If you have several operating systems on your disks, then each uses one or more disk partitions. A disagreement on where these partitions are may have catastrophic consequences.
The MBR contains a partition table describing where the (primary) partitions are. There are 4 table entries, for 4 primary partitions, and each looks like
struct partition {
char active; /* 0x80: bootable, 0: not bootable */
char begin[3]; /* CHS for first sector */
char type;
char end[3]; /* CHS for last sector */
int start; /* 32 bit sector number (counting from 0) */
int length; /* 32 bit number of sectors */
};
Thus, this information is redundant: the location of a partition
is given both by the 24-bit begin and end fields,
and by the 32-bit start and length fields.

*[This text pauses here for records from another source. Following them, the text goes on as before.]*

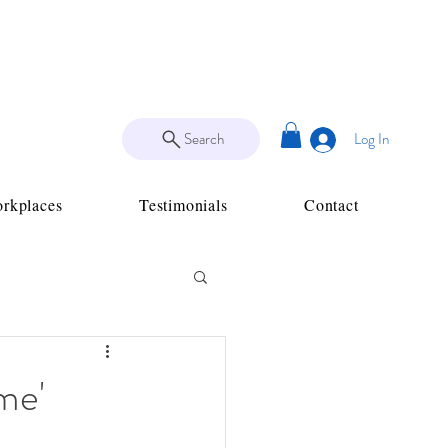
Search
Log In
rkplaces
Testimonials
Contact
me'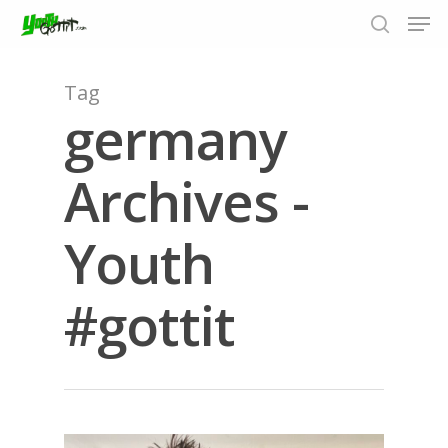
Tag
germany
Hit enter to search or ESC to close
Archives -
Youth
#gottit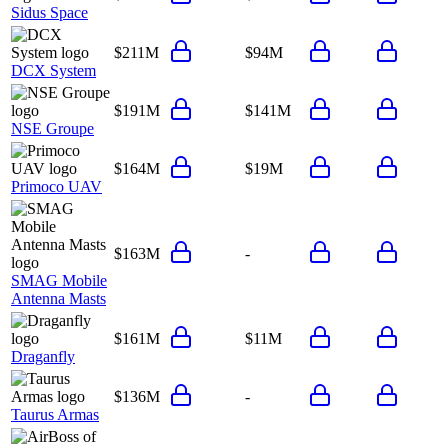
Sidus Space
$211M
$94M
DCX System
$191M
$141M
NSE Groupe
$164M
$19M
Primoco UAV
$163M
-
SMAG Mobile
Antenna Masts
$161M
$11M
Draganfly
$136M
-
Taurus Armas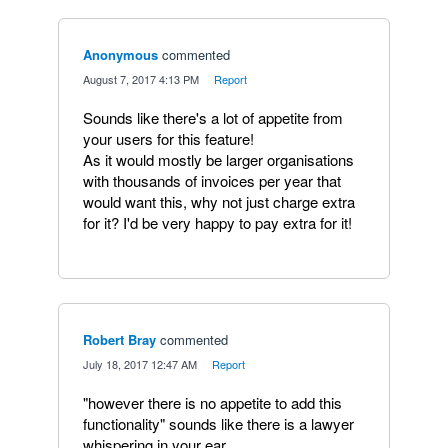
Anonymous
commented
·
August 7, 2017 4:13 PM
·
Report
Sounds like there's a lot of appetite from
your users for this feature!
As it would mostly be larger organisations
with thousands of invoices per year that
would want this, why not just charge extra
for it? I'd be very happy to pay extra for it!
Robert Bray
commented
·
July 18, 2017 12:47 AM
·
Report
"however there is no appetite to add this
functionality" sounds like there is a lawyer
whispering in your ear.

Linux only uses the start and length fields, and can
therefore handle partitions of not more than 2^32 sectors,
that is, partitions of at most 2 TB. That is a hundred times
larger than the disks available today, so maybe it will be
enough for the next eight years or so.
Unfortunately, the BIOS INT13 call uses CHS coded in three bytes, with 10 bits for the cylinder number, 8 bits for the head number, and 6 bits for the track sector number. Possible cylinder numbers are 0-1023, possible head numbers are 0-255, and possible track sector numbers are 1-63 (yes, sectors on a track are counted from 1, not 0). With these 24 bits one can address 8455716864 bytes (7.875 GB), two hundred times larger than the disks available in 1983.
Even more unfortunately, the standard IDE interface allows 256 sectors/track, 65536 cylinders and 16 heads. This in itself allows access to 2^37 = 137438953472 bytes (128 GB), but combined with the BIOS restriction to 63 sectors and 1024 cylinders only 528482304 bytes (504 MB) remain addressable.
This is not enough for present-day disks, and people resort to all kinds of trickery, both in hardware and in software.